HOW TO COMPLETE THIS TASK: An exact reproduction of the data below is expected, free of images.

Records from a data collection:

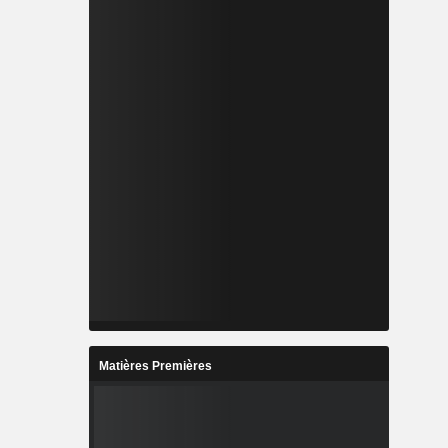
Matières Premières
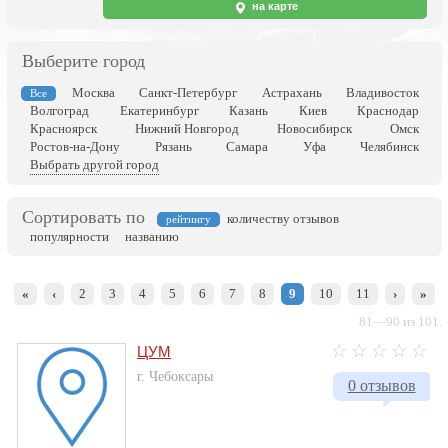
на карте
Выберите город
Москва
Санкт-Петербург
Астрахань
Владивосток
Все
Волгоград
Екатеринбург
Казань
Киев
Краснодар
Красноярск
Нижний Новгород
Новосибирск
Омск
Ростов-на-Дону
Рязань
Самара
Уфа
Челябинск
Выбрать другой город
Сортировать по
количеству отзывов
рейтингу
популярности
названию
«
‹
2
3
4
5
6
7
8
9
10
11
›
»
81—90 из 101.
ЦУМ
г. Чебоксары
0 отзывов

WRITTEN SOLUTION:
Matières Premières
на карте
Выберите город
Москва
Санкт-Петербург
Астрахань
Владивосток
Все
Волгоград
Екатеринбург
Казань
Киев
Краснодар
Красноярск
Нижний Новгород
Новосибирск
Омск
Ростов-на-Дону
Рязань
Самара
Уфа
Челябинск
Выбрать другой город
Сортировать по
количеству отзывов
рейтингу
популярности
названию
«
‹
2
3
4
5
6
7
8
9
10
11
›
»
81—90 из 101.
ЦУМ
г. Чебоксары
0 отзывов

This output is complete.